**What to work on**
Where an image appears, leave it out; otherwise repeat the data exactly.

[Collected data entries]
________________
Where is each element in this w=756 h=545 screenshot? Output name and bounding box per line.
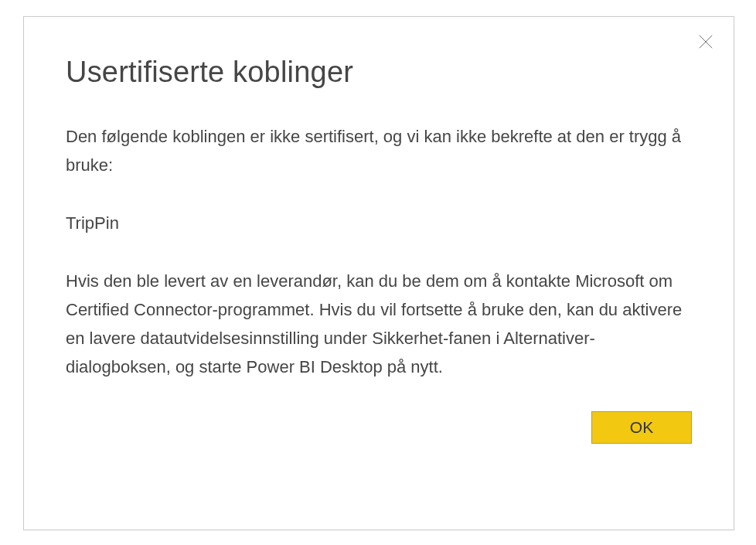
dialog-body: Den følgende koblingen er ikke sertifise… [66,123,692,382]
uncertified-connectors-dialog: Usertifiserte koblinger Den følgende kob… [23,16,734,530]
dialog-title: Usertifiserte koblinger [66,56,692,89]
button-row: OK [66,411,692,444]
details-text: Hvis den ble levert av en leverandør, ka… [66,267,692,382]
ok-button[interactable]: OK [591,411,692,444]
intro-text: Den følgende koblingen er ikke sertifise… [66,123,692,180]
close-button[interactable] [695,31,717,53]
close-icon [697,33,714,50]
connector-name: TripPin [66,209,692,238]
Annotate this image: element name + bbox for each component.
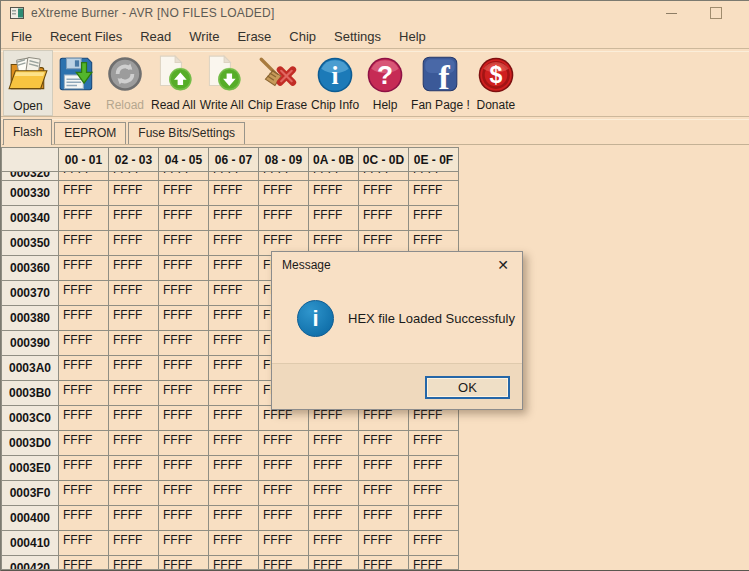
hex-cell[interactable]: FFFF xyxy=(159,506,209,531)
hex-cell[interactable]: FFFF xyxy=(109,172,159,181)
maximize-button[interactable] xyxy=(701,1,731,25)
hex-cell[interactable]: FFFF xyxy=(309,456,359,481)
hex-cell[interactable]: FFFF xyxy=(109,531,159,556)
menu-file[interactable]: File xyxy=(2,26,41,47)
dialog-close-button[interactable]: ✕ xyxy=(490,252,516,278)
hex-cell[interactable]: FFFF xyxy=(159,206,209,231)
hex-cell[interactable]: FFFF xyxy=(59,331,109,356)
hex-cell[interactable]: FFFF xyxy=(109,556,159,570)
reload-button[interactable]: Reload xyxy=(101,50,149,116)
hex-cell[interactable]: FFFF xyxy=(359,506,409,531)
hex-cell[interactable]: FFFF xyxy=(409,172,459,181)
hex-cell[interactable]: FFFF xyxy=(59,356,109,381)
hex-cell[interactable]: FFFF xyxy=(359,172,409,181)
hex-cell[interactable]: FFFF xyxy=(409,556,459,570)
hex-cell[interactable]: FFFF xyxy=(59,206,109,231)
hex-cell[interactable]: FFFF xyxy=(159,181,209,206)
hex-cell[interactable]: FFFF xyxy=(209,256,259,281)
hex-cell[interactable]: FFFF xyxy=(309,556,359,570)
hex-cell[interactable]: FFFF xyxy=(59,481,109,506)
hex-cell[interactable]: FFFF xyxy=(159,406,209,431)
chip-info-button[interactable]: i Chip Info xyxy=(309,50,361,116)
chip-erase-button[interactable]: Chip Erase xyxy=(246,50,309,116)
hex-cell[interactable]: FFFF xyxy=(209,556,259,570)
hex-cell[interactable]: FFFF xyxy=(59,456,109,481)
hex-cell[interactable]: FFFF xyxy=(359,556,409,570)
save-button[interactable]: Save xyxy=(53,50,101,116)
minimize-button[interactable] xyxy=(656,1,686,25)
menu-help[interactable]: Help xyxy=(390,26,435,47)
hex-cell[interactable]: FFFF xyxy=(159,356,209,381)
hex-cell[interactable]: FFFF xyxy=(259,181,309,206)
ok-button[interactable]: OK xyxy=(425,376,510,399)
hex-cell[interactable]: FFFF xyxy=(209,281,259,306)
hex-cell[interactable]: FFFF xyxy=(59,281,109,306)
hex-cell[interactable]: FFFF xyxy=(309,481,359,506)
hex-cell[interactable]: FFFF xyxy=(409,481,459,506)
menu-settings[interactable]: Settings xyxy=(325,26,390,47)
hex-cell[interactable]: FFFF xyxy=(109,331,159,356)
write-all-button[interactable]: Write All xyxy=(198,50,246,116)
hex-cell[interactable]: FFFF xyxy=(109,481,159,506)
hex-cell[interactable]: FFFF xyxy=(159,456,209,481)
hex-cell[interactable]: FFFF xyxy=(309,181,359,206)
hex-cell[interactable]: FFFF xyxy=(409,506,459,531)
hex-cell[interactable]: FFFF xyxy=(159,431,209,456)
hex-cell[interactable]: FFFF xyxy=(109,231,159,256)
hex-cell[interactable]: FFFF xyxy=(109,456,159,481)
hex-cell[interactable]: FFFF xyxy=(59,506,109,531)
hex-cell[interactable]: FFFF xyxy=(59,306,109,331)
hex-cell[interactable]: FFFF xyxy=(259,506,309,531)
tab-fuse-bits-settings[interactable]: Fuse Bits/Settings xyxy=(128,122,245,144)
hex-cell[interactable]: FFFF xyxy=(209,206,259,231)
hex-cell[interactable]: FFFF xyxy=(359,431,409,456)
hex-cell[interactable]: FFFF xyxy=(59,256,109,281)
hex-cell[interactable]: FFFF xyxy=(359,456,409,481)
hex-cell[interactable]: FFFF xyxy=(209,331,259,356)
hex-cell[interactable]: FFFF xyxy=(359,481,409,506)
hex-cell[interactable]: FFFF xyxy=(209,481,259,506)
hex-cell[interactable]: FFFF xyxy=(159,172,209,181)
hex-cell[interactable]: FFFF xyxy=(209,172,259,181)
hex-cell[interactable]: FFFF xyxy=(159,231,209,256)
hex-cell[interactable]: FFFF xyxy=(359,181,409,206)
hex-cell[interactable]: FFFF xyxy=(409,456,459,481)
hex-cell[interactable]: FFFF xyxy=(209,406,259,431)
hex-cell[interactable]: FFFF xyxy=(209,306,259,331)
hex-cell[interactable]: FFFF xyxy=(159,556,209,570)
hex-cell[interactable]: FFFF xyxy=(259,431,309,456)
hex-cell[interactable]: FFFF xyxy=(109,256,159,281)
hex-cell[interactable]: FFFF xyxy=(59,531,109,556)
hex-cell[interactable]: FFFF xyxy=(209,456,259,481)
donate-button[interactable]: $ Donate xyxy=(472,50,520,116)
hex-cell[interactable]: FFFF xyxy=(259,206,309,231)
read-all-button[interactable]: Read All xyxy=(149,50,198,116)
hex-cell[interactable]: FFFF xyxy=(309,506,359,531)
hex-cell[interactable]: FFFF xyxy=(159,381,209,406)
hex-cell[interactable]: FFFF xyxy=(159,306,209,331)
hex-cell[interactable]: FFFF xyxy=(109,506,159,531)
hex-cell[interactable]: FFFF xyxy=(209,531,259,556)
hex-cell[interactable]: FFFF xyxy=(259,456,309,481)
hex-cell[interactable]: FFFF xyxy=(109,406,159,431)
menu-write[interactable]: Write xyxy=(180,26,228,47)
hex-cell[interactable]: FFFF xyxy=(259,556,309,570)
tab-flash[interactable]: Flash xyxy=(3,119,52,145)
hex-cell[interactable]: FFFF xyxy=(59,431,109,456)
hex-cell[interactable]: FFFF xyxy=(209,231,259,256)
hex-cell[interactable]: FFFF xyxy=(109,181,159,206)
hex-cell[interactable]: FFFF xyxy=(359,531,409,556)
hex-cell[interactable]: FFFF xyxy=(109,206,159,231)
hex-cell[interactable]: FFFF xyxy=(259,481,309,506)
hex-cell[interactable]: FFFF xyxy=(259,531,309,556)
menu-recent-files[interactable]: Recent Files xyxy=(41,26,131,47)
open-button[interactable]: Open xyxy=(3,50,53,116)
hex-cell[interactable]: FFFF xyxy=(309,531,359,556)
hex-cell[interactable]: FFFF xyxy=(409,431,459,456)
hex-cell[interactable]: FFFF xyxy=(109,281,159,306)
hex-cell[interactable]: FFFF xyxy=(109,381,159,406)
hex-cell[interactable]: FFFF xyxy=(59,406,109,431)
hex-cell[interactable]: FFFF xyxy=(59,556,109,570)
hex-cell[interactable]: FFFF xyxy=(409,206,459,231)
menu-read[interactable]: Read xyxy=(131,26,180,47)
________________
**Final answer**
Where is each element in this w=756 h=545 screenshot? Output name and bounding box per line.
dialog-body: Den følgende koblingen er ikke sertifise… [66,123,692,382]
uncertified-connectors-dialog: Usertifiserte koblinger Den følgende kob… [23,16,734,530]
dialog-title: Usertifiserte koblinger [66,56,692,89]
button-row: OK [66,411,692,444]
details-text: Hvis den ble levert av en leverandør, ka… [66,267,692,382]
ok-button[interactable]: OK [591,411,692,444]
intro-text: Den følgende koblingen er ikke sertifise… [66,123,692,180]
close-button[interactable] [695,31,717,53]
close-icon [697,33,714,50]
connector-name: TripPin [66,209,692,238]
Annotate this image: element name + bbox for each component.
hex-cell[interactable]: FFFF xyxy=(159,506,209,531)
hex-cell[interactable]: FFFF xyxy=(109,172,159,181)
maximize-button[interactable] xyxy=(701,1,731,25)
hex-cell[interactable]: FFFF xyxy=(309,456,359,481)
hex-cell[interactable]: FFFF xyxy=(109,531,159,556)
menu-file[interactable]: File xyxy=(2,26,41,47)
dialog-close-button[interactable]: ✕ xyxy=(490,252,516,278)
hex-cell[interactable]: FFFF xyxy=(159,206,209,231)
hex-cell[interactable]: FFFF xyxy=(59,331,109,356)
hex-cell[interactable]: FFFF xyxy=(109,556,159,570)
reload-button[interactable]: Reload xyxy=(101,50,149,116)
hex-cell[interactable]: FFFF xyxy=(359,506,409,531)
hex-cell[interactable]: FFFF xyxy=(409,172,459,181)
hex-cell[interactable]: FFFF xyxy=(59,356,109,381)
hex-cell[interactable]: FFFF xyxy=(359,172,409,181)
hex-cell[interactable]: FFFF xyxy=(409,556,459,570)
hex-cell[interactable]: FFFF xyxy=(59,206,109,231)
hex-cell[interactable]: FFFF xyxy=(159,181,209,206)
hex-cell[interactable]: FFFF xyxy=(209,256,259,281)
hex-cell[interactable]: FFFF xyxy=(309,556,359,570)
hex-cell[interactable]: FFFF xyxy=(59,481,109,506)
hex-cell[interactable]: FFFF xyxy=(159,406,209,431)
chip-info-button[interactable]: i Chip Info xyxy=(309,50,361,116)
chip-erase-button[interactable]: Chip Erase xyxy=(246,50,309,116)
hex-cell[interactable]: FFFF xyxy=(209,556,259,570)
hex-cell[interactable]: FFFF xyxy=(59,456,109,481)
hex-cell[interactable]: FFFF xyxy=(359,556,409,570)
save-button[interactable]: Save xyxy=(53,50,101,116)
minimize-button[interactable] xyxy=(656,1,686,25)
menu-help[interactable]: Help xyxy=(390,26,435,47)
hex-cell[interactable]: FFFF xyxy=(159,356,209,381)
hex-cell[interactable]: FFFF xyxy=(259,181,309,206)
ok-button[interactable]: OK xyxy=(425,376,510,399)
hex-cell[interactable]: FFFF xyxy=(209,281,259,306)
hex-cell[interactable]: FFFF xyxy=(59,281,109,306)
hex-cell[interactable]: FFFF xyxy=(309,481,359,506)
hex-cell[interactable]: FFFF xyxy=(409,481,459,506)
menu-settings[interactable]: Settings xyxy=(325,26,390,47)
hex-cell[interactable]: FFFF xyxy=(109,331,159,356)
write-all-button[interactable]: Write All xyxy=(198,50,246,116)
hex-cell[interactable]: FFFF xyxy=(109,481,159,506)
hex-cell[interactable]: FFFF xyxy=(159,456,209,481)
hex-cell[interactable]: FFFF xyxy=(309,181,359,206)
hex-cell[interactable]: FFFF xyxy=(409,506,459,531)
hex-cell[interactable]: FFFF xyxy=(159,431,209,456)
hex-cell[interactable]: FFFF xyxy=(109,231,159,256)
hex-cell[interactable]: FFFF xyxy=(109,456,159,481)
hex-cell[interactable]: FFFF xyxy=(59,506,109,531)
hex-cell[interactable]: FFFF xyxy=(59,306,109,331)
hex-cell[interactable]: FFFF xyxy=(259,506,309,531)
tab-fuse-bits-settings[interactable]: Fuse Bits/Settings xyxy=(128,122,245,144)
hex-cell[interactable]: FFFF xyxy=(209,206,259,231)
hex-cell[interactable]: FFFF xyxy=(359,431,409,456)
hex-cell[interactable]: FFFF xyxy=(59,256,109,281)
hex-cell[interactable]: FFFF xyxy=(359,456,409,481)
hex-cell[interactable]: FFFF xyxy=(209,331,259,356)
hex-cell[interactable]: FFFF xyxy=(359,481,409,506)
hex-cell[interactable]: FFFF xyxy=(209,481,259,506)
hex-cell[interactable]: FFFF xyxy=(159,172,209,181)
hex-cell[interactable]: FFFF xyxy=(209,172,259,181)
hex-cell[interactable]: FFFF xyxy=(159,231,209,256)
hex-cell[interactable]: FFFF xyxy=(359,181,409,206)
hex-cell[interactable]: FFFF xyxy=(409,456,459,481)
hex-cell[interactable]: FFFF xyxy=(209,406,259,431)
hex-cell[interactable]: FFFF xyxy=(209,306,259,331)
hex-cell[interactable]: FFFF xyxy=(159,556,209,570)
hex-cell[interactable]: FFFF xyxy=(259,431,309,456)
hex-cell[interactable]: FFFF xyxy=(109,256,159,281)
hex-cell[interactable]: FFFF xyxy=(59,531,109,556)
hex-cell[interactable]: FFFF xyxy=(209,456,259,481)
donate-button[interactable]: $ Donate xyxy=(472,50,520,116)
hex-cell[interactable]: FFFF xyxy=(259,206,309,231)
read-all-button[interactable]: Read All xyxy=(149,50,198,116)
hex-cell[interactable]: FFFF xyxy=(309,506,359,531)
hex-cell[interactable]: FFFF xyxy=(159,381,209,406)
hex-cell[interactable]: FFFF xyxy=(159,306,209,331)
hex-cell[interactable]: FFFF xyxy=(109,506,159,531)
hex-cell[interactable]: FFFF xyxy=(209,531,259,556)
hex-cell[interactable]: FFFF xyxy=(259,456,309,481)
hex-cell[interactable]: FFFF xyxy=(109,406,159,431)
menu-write[interactable]: Write xyxy=(180,26,228,47)
hex-cell[interactable]: FFFF xyxy=(259,556,309,570)
tab-flash[interactable]: Flash xyxy=(3,119,52,145)
hex-cell[interactable]: FFFF xyxy=(59,431,109,456)
hex-cell[interactable]: FFFF xyxy=(209,231,259,256)
hex-cell[interactable]: FFFF xyxy=(109,181,159,206)
hex-cell[interactable]: FFFF xyxy=(359,531,409,556)
hex-cell[interactable]: FFFF xyxy=(109,206,159,231)
hex-cell[interactable]: FFFF xyxy=(259,481,309,506)
hex-cell[interactable]: FFFF xyxy=(259,531,309,556)
menu-recent-files[interactable]: Recent Files xyxy=(41,26,131,47)
open-button[interactable]: Open xyxy=(3,50,53,116)
hex-cell[interactable]: FFFF xyxy=(309,531,359,556)
hex-cell[interactable]: FFFF xyxy=(409,431,459,456)
hex-cell[interactable]: FFFF xyxy=(109,281,159,306)
hex-cell[interactable]: FFFF xyxy=(109,381,159,406)
hex-cell[interactable]: FFFF xyxy=(59,406,109,431)
hex-cell[interactable]: FFFF xyxy=(59,556,109,570)
hex-cell[interactable]: FFFF xyxy=(409,206,459,231)
menu-read[interactable]: Read xyxy=(131,26,180,47)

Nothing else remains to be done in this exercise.